Three Steps to Make Cybersecurity a Business Imperative
The pandemic inspired many fundamental changes to the way companies operate, perhaps none more significant than the ramp up in digital adoption as millions of people began working from home. As a result, the same period also saw a steep increase in cyber-attacks, as bad actors began capitalizing on newly realized vulnerabilities in companies’ plans for digital transformation. Notable incidents such as the ransomware attacks on Colonial Pipeline and SolarWinds were captured in headlines, but as of late, we have witnessed a subtle shift in attacks, as ransomware groups have increasingly been targeting middle-market businesses — in particular, those backed by private equity or venture capital firms. The approach is employed to ensure a payout, without garnering the same media and law enforcement attention of a big-name attack.

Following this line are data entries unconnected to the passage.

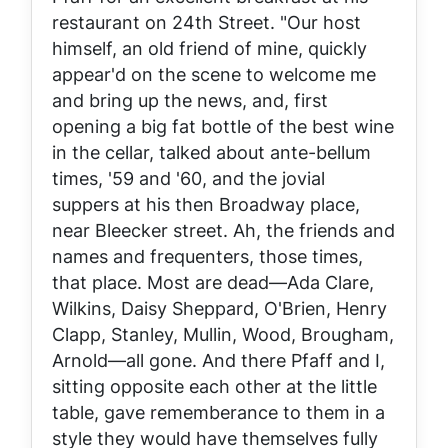
restaurant on 24th Street. "Our host
himself, an old friend of mine, quickly
appear'd on the scene to welcome me
and bring up the news, and, first
opening a big fat bottle of the best wine
in the cellar, talked about ante-bellum
times, '59 and '60, and the jovial
suppers at his then Broadway place,
near Bleecker street. Ah, the friends and
names and frequenters, those times,
that place. Most are dead—Ada Clare,
Wilkins, Daisy Sheppard, O'Brien, Henry
Clapp, Stanley, Mullin, Wood, Brougham,
Arnold—all gone. And there Pfaff and I,
sitting opposite each other at the little
table, gave rememberance to them in a
style they would have themselves fully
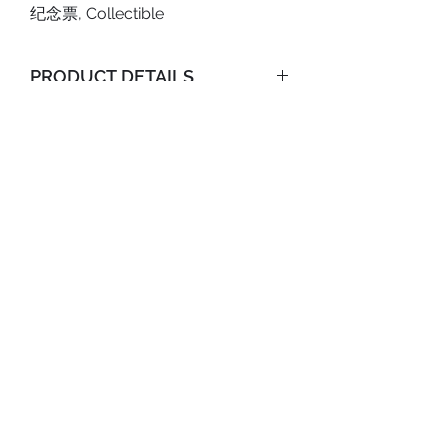
纪念票, Collectible
PRODUCT DETAILS
Type: Commemorative Ticket;
SHOP POLICY
Size: 8 x 21cm;
Shipping Policy
Content: (4x) Tickets;
Return & Refund Policy
ABOUT US
Material: Paper.
PRIVACY POLICY
TERMS AND CONDITIONS
SHIPPING POLICY
RETURN & REFUND POLICY
TRACK YOUR ORDER
©2020 Anicolle Studio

In the years ahead, as mid-market leaders, investors, and board members continue to adopt more digital technologies to improve efficiencies for their companies, cybersecurity must remain a business imperative. They can start by taking these three steps:
1. Identify Holes and Gaps
The first step in assessing a business’ cybersecurity preparedness is to conduct an audit. This can be carried out by a qualified third-party company with the goal to garner a better understanding of the strengths and weaknesses of the business’ cybersecurity program and then create a robust improvement plan.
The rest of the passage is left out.